The obvious answer is to disable JavaScript. But when a site makes all its features JavaScript-dependent, you can’t disable JavaScript. If you do, you simply can’t use the site.

Other options? Well, you obviously can’t delete your computer, or constantly change your browser plugins, fonts and other system parameters so as to evolve your fingerprint from day to day. But what you can do is allocate different browsers to different tasks.

For instance, keep one browser with cookies and JavaScript completely disabled for general Web browsing. Tor would be great for this purpose. Then dedicate other browsers to sites that you log into, and which force you to accede to their JavaScript demands. You could split up your logins across a range of different browsers, including: Firefox, Opera, Safari, Internet Explorer, Chrome, Chromium, Light, SeaMonkey, K-Meleon, etc.

All of these browsers will work independently of each other on one PC, and importantly, they’ll each give you a different fingerprint, so what one site sees won’t be the same as what another sees. This doesn’t, of course, stop each site recognising you when you log in, and recording everything you do. But if you’re selectively blocking cookies, it does stop the site’s partners from recognising you when you visit them, and then helping assemble all your Internet use into one big picture.

It makes sense to try and keep the sites that request the most information about you as isolated as possible.
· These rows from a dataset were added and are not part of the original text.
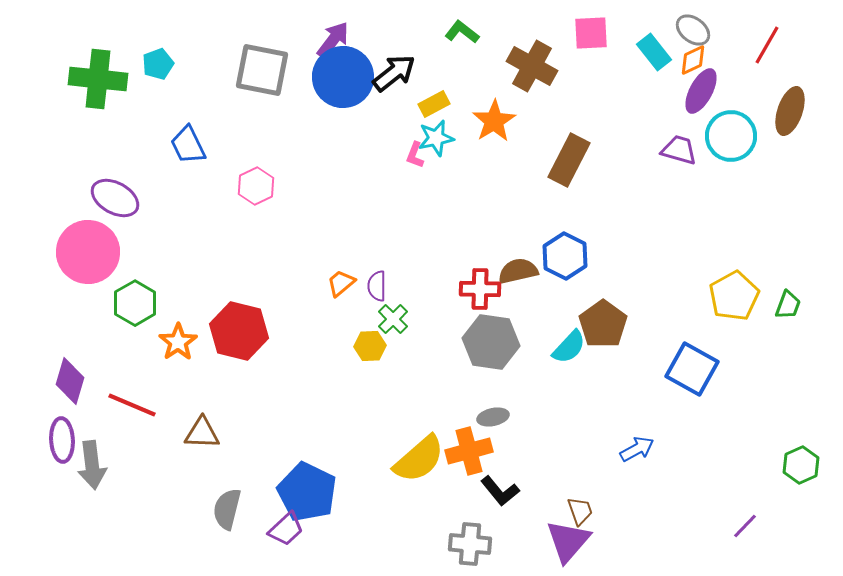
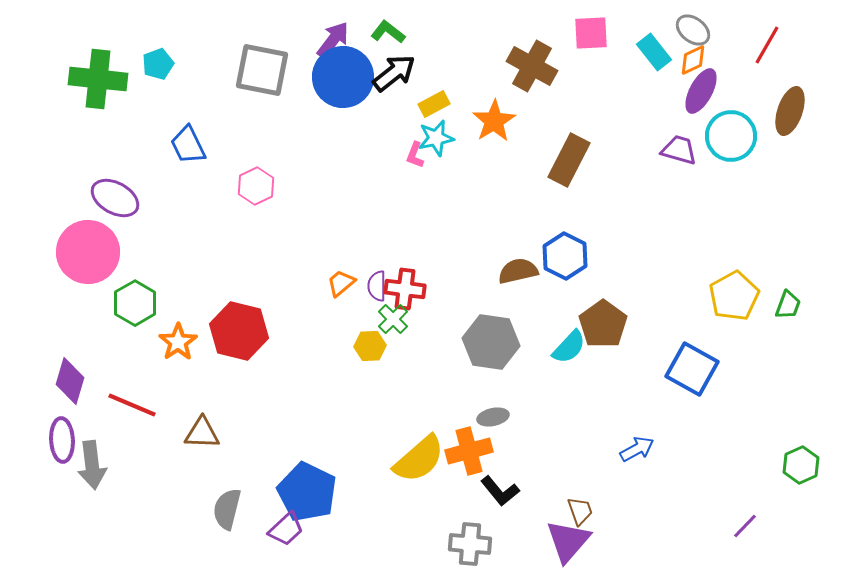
green L-shape at (462, 32): moved 74 px left
red cross at (480, 289): moved 75 px left; rotated 6 degrees clockwise
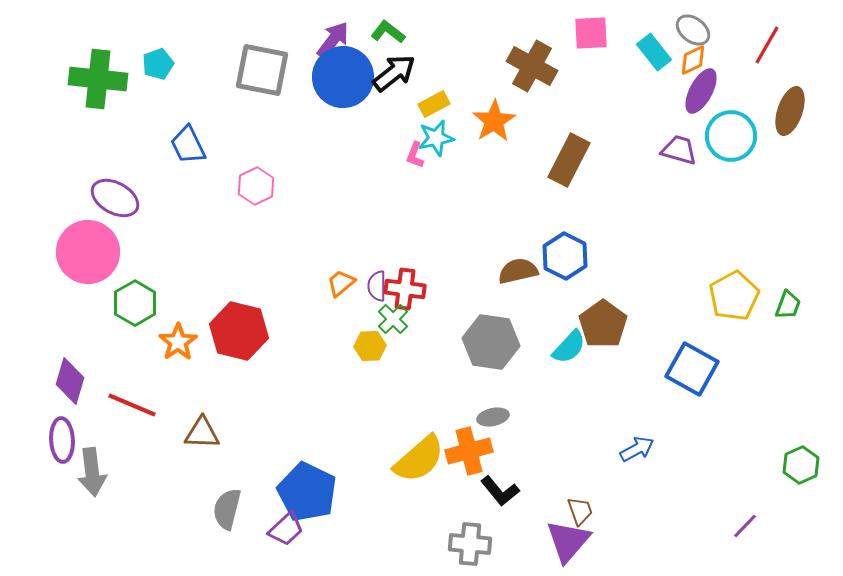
gray arrow at (92, 465): moved 7 px down
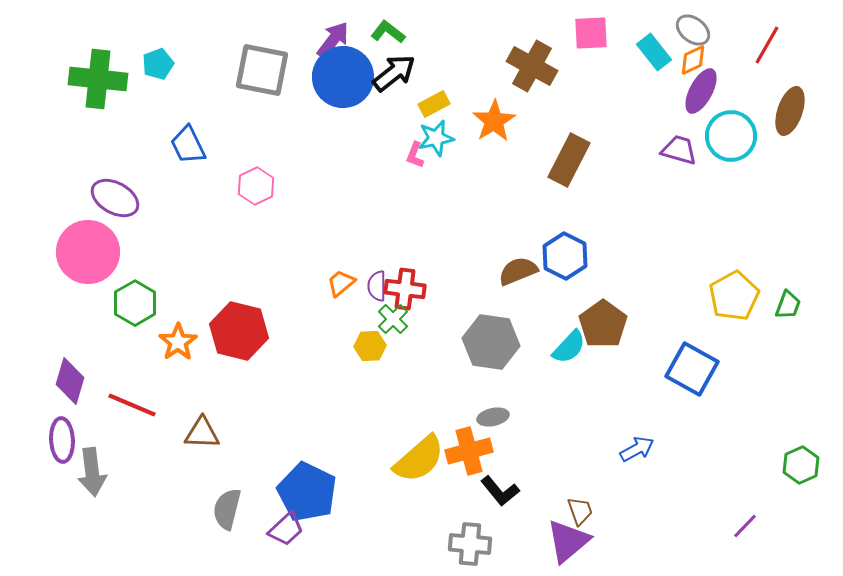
brown semicircle at (518, 271): rotated 9 degrees counterclockwise
purple triangle at (568, 541): rotated 9 degrees clockwise
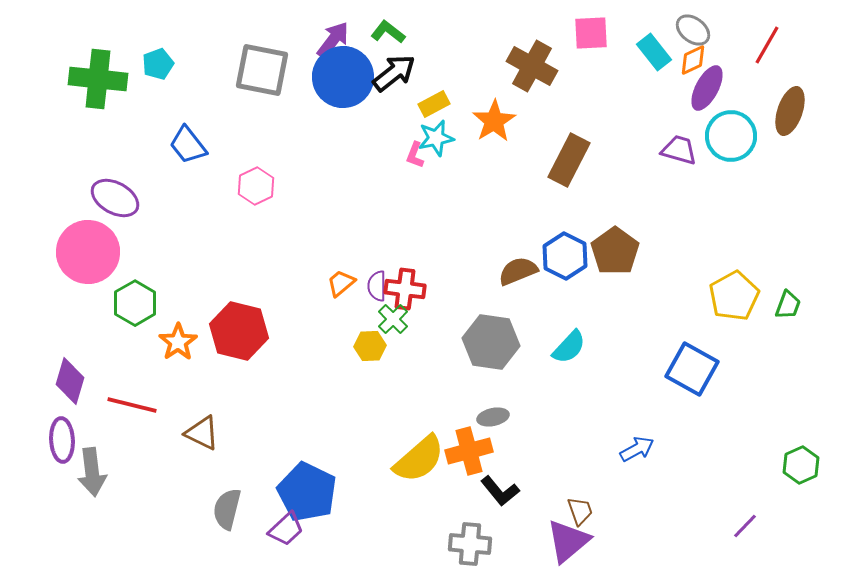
purple ellipse at (701, 91): moved 6 px right, 3 px up
blue trapezoid at (188, 145): rotated 12 degrees counterclockwise
brown pentagon at (603, 324): moved 12 px right, 73 px up
red line at (132, 405): rotated 9 degrees counterclockwise
brown triangle at (202, 433): rotated 24 degrees clockwise
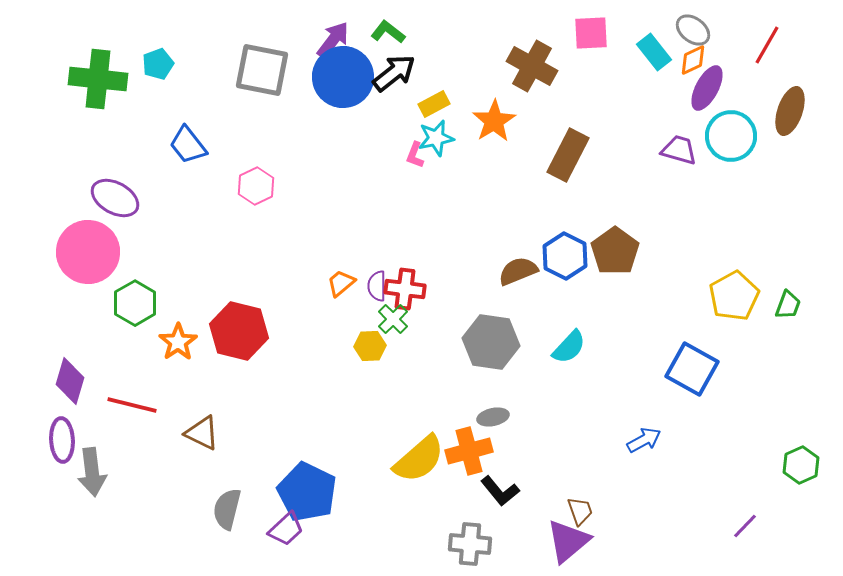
brown rectangle at (569, 160): moved 1 px left, 5 px up
blue arrow at (637, 449): moved 7 px right, 9 px up
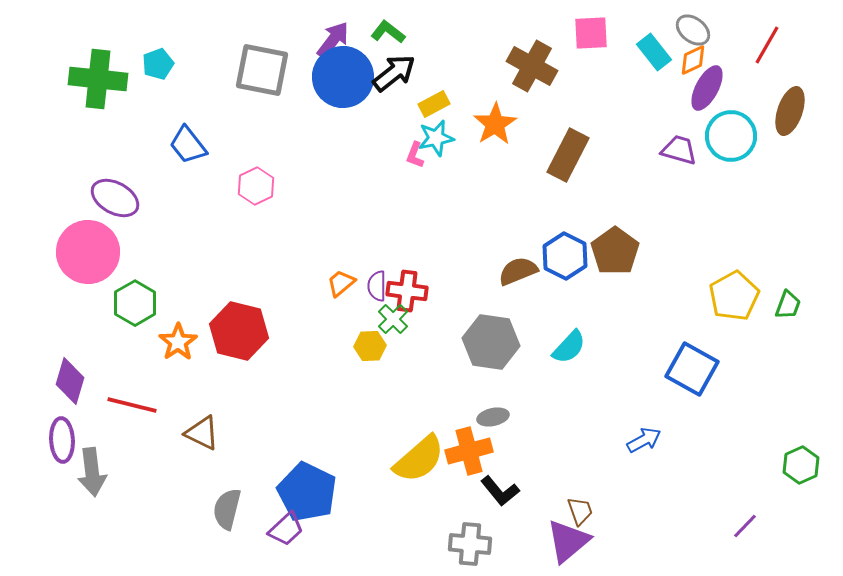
orange star at (494, 121): moved 1 px right, 3 px down
red cross at (405, 289): moved 2 px right, 2 px down
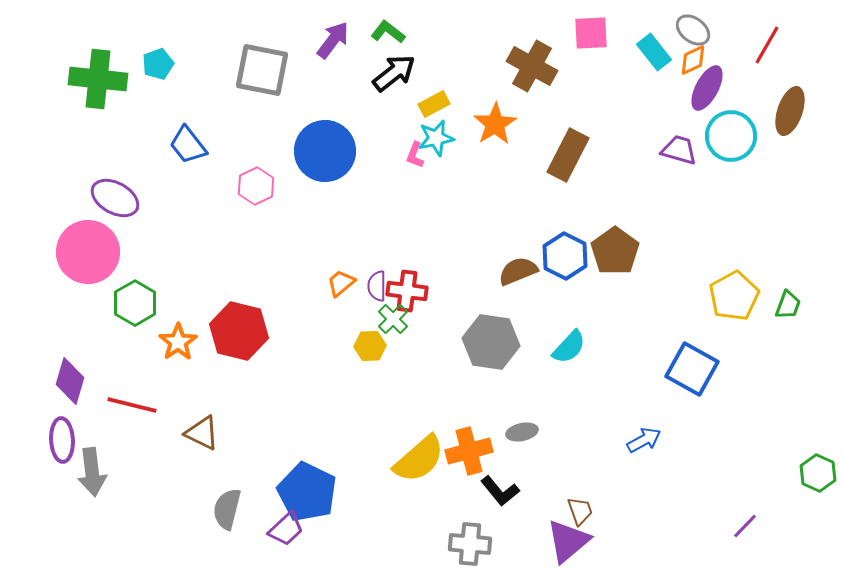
blue circle at (343, 77): moved 18 px left, 74 px down
gray ellipse at (493, 417): moved 29 px right, 15 px down
green hexagon at (801, 465): moved 17 px right, 8 px down; rotated 12 degrees counterclockwise
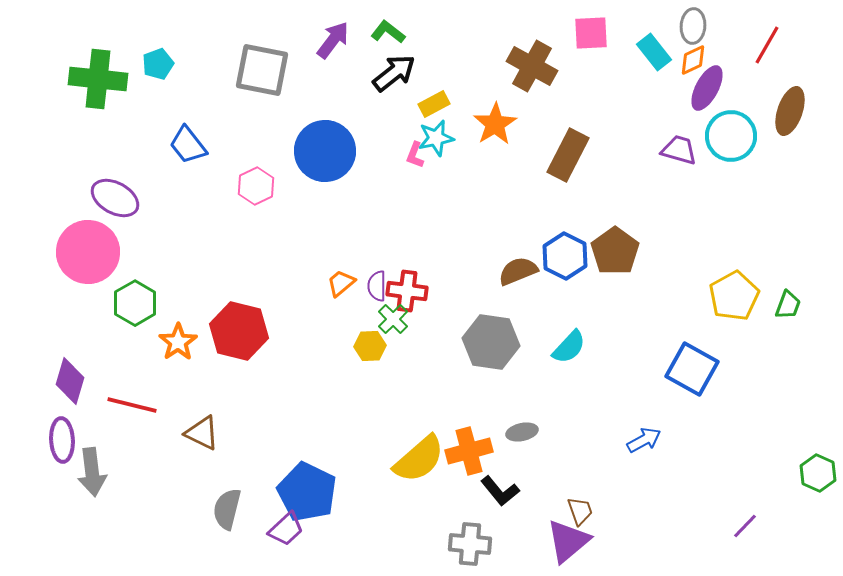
gray ellipse at (693, 30): moved 4 px up; rotated 56 degrees clockwise
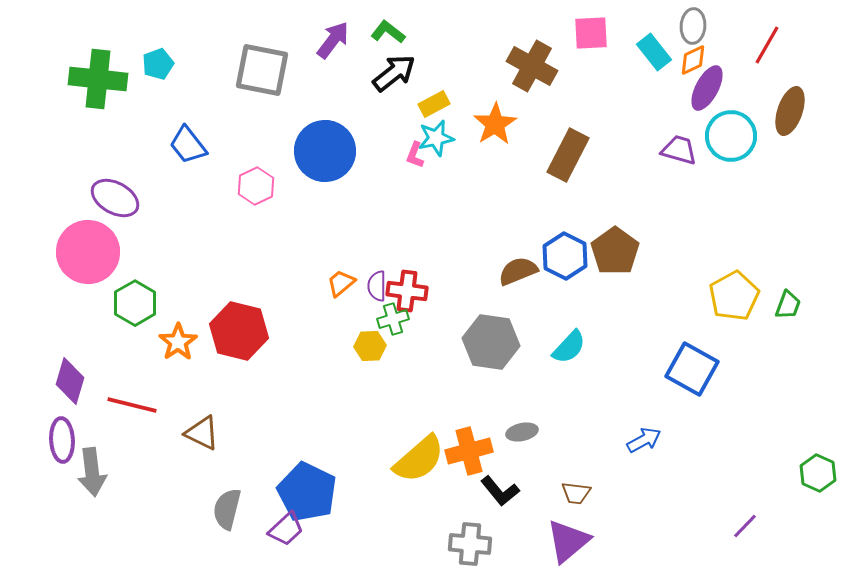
green cross at (393, 319): rotated 28 degrees clockwise
brown trapezoid at (580, 511): moved 4 px left, 18 px up; rotated 116 degrees clockwise
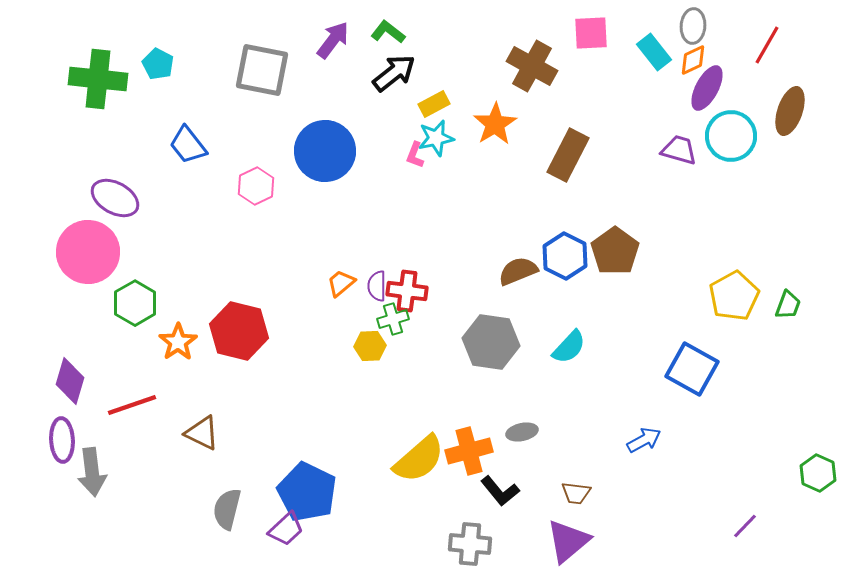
cyan pentagon at (158, 64): rotated 24 degrees counterclockwise
red line at (132, 405): rotated 33 degrees counterclockwise
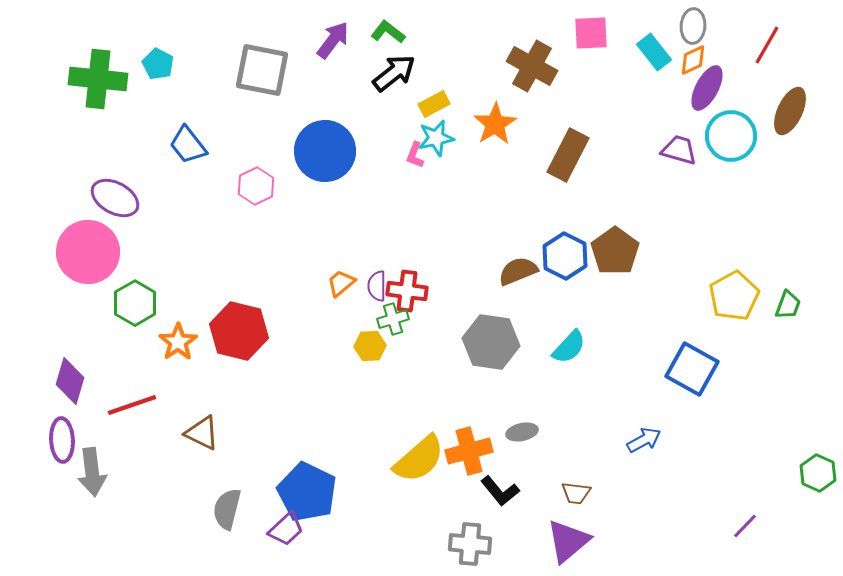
brown ellipse at (790, 111): rotated 6 degrees clockwise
Ideally, you’d want to keep a site that knows your name, address and telephone number ‘quarantined’ in a browser of its own. Naturally, depending on how often you share this kind of personal info, isolating individual sites could be impractical. If you enter your name and address into scores of big, data-hungry sites every year, ostracising domains to specific browsers will not be the answer. But then, if you have such scant regard for your data and privacy, you’re probably not going to be reading a post like this in the first place.

You could also attempt to make yourself difficult to identify by using a very typical browser and computer setup. But remember, you need to make sure you’re not adding unusual combinations of fonts – which you may be doing inadvertently when you install software. It’s impractical really.

The best answer would be for law-makers to step in and legislate against these covert behaviours. But since data-mining is a such a massive business, and at its most sophisticated may have parallels with the kind of tactics law enforcement groups use to thwart criminal behaviour, law-makers have to be careful what they draw public attention to. Sometimes it’s just better, for them, for things to be swept under carpet until the wider public raises a concern. And as regards digital fingerprinting, with its veil of silence, that seems to be a long way off.